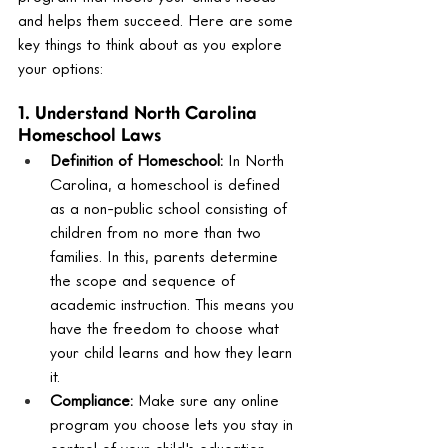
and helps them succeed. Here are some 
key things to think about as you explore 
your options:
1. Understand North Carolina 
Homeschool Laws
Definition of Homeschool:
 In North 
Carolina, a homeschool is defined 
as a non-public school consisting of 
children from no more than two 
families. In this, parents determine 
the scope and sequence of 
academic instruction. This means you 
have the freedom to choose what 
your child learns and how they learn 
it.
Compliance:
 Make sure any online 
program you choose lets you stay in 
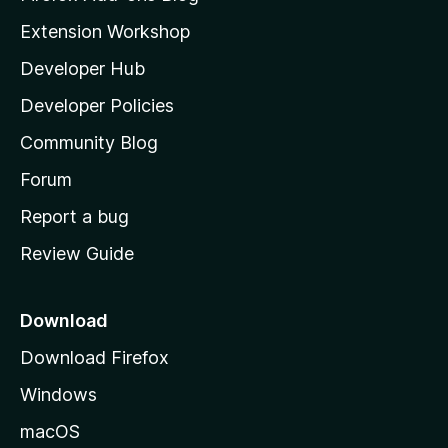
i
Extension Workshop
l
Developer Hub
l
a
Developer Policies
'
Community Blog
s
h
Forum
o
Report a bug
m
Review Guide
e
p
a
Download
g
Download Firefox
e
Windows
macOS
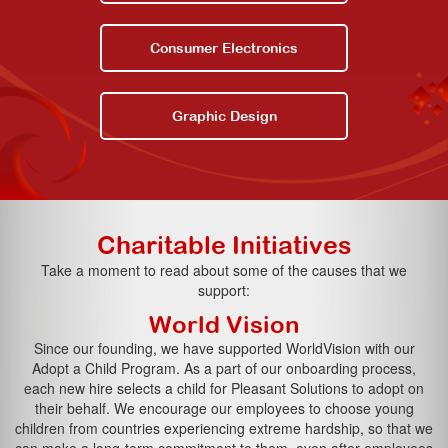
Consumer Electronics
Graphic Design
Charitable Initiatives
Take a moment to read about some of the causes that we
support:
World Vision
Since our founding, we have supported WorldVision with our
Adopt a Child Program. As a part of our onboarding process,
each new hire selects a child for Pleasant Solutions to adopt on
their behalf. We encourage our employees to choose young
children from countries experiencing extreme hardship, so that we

...

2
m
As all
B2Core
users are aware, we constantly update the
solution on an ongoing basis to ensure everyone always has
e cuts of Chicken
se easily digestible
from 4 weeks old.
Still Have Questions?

▶ _Try it_
Copy out the listing above from the line containing "and helps them succeed. Here are some" to the line containing "children from countries", both included, exactly as written and minus the images.

▶ _Written reply_
and helps them succeed. Here are some 
key things to think about as you explore 
your options:
1. Understand North Carolina 
Homeschool Laws
Definition of Homeschool:
 In North 
Carolina, a homeschool is defined 
as a non-public school consisting of 
children from no more than two 
families. In this, parents determine 
the scope and sequence of 
academic instruction. This means you 
have the freedom to choose what 
your child learns and how they learn 
it.
Compliance:
 Make sure any online 
program you choose lets you stay in 
i
Extension Workshop
l
Developer Hub
l
a
Developer Policies
'
Community Blog
s
h
Forum
o
Report a bug
m
Review Guide
e
p
a
Download
g
Download Firefox
e
Windows
macOS
Consumer Electronics
Graphic Design
Charitable Initiatives
Take a moment to read about some of the causes that we
support:
World Vision
Since our founding, we have supported WorldVision with our
Adopt a Child Program. As a part of our onboarding process,
each new hire selects a child for Pleasant Solutions to adopt on
their behalf. We encourage our employees to choose young
children from countries experiencing extreme hardship, so that we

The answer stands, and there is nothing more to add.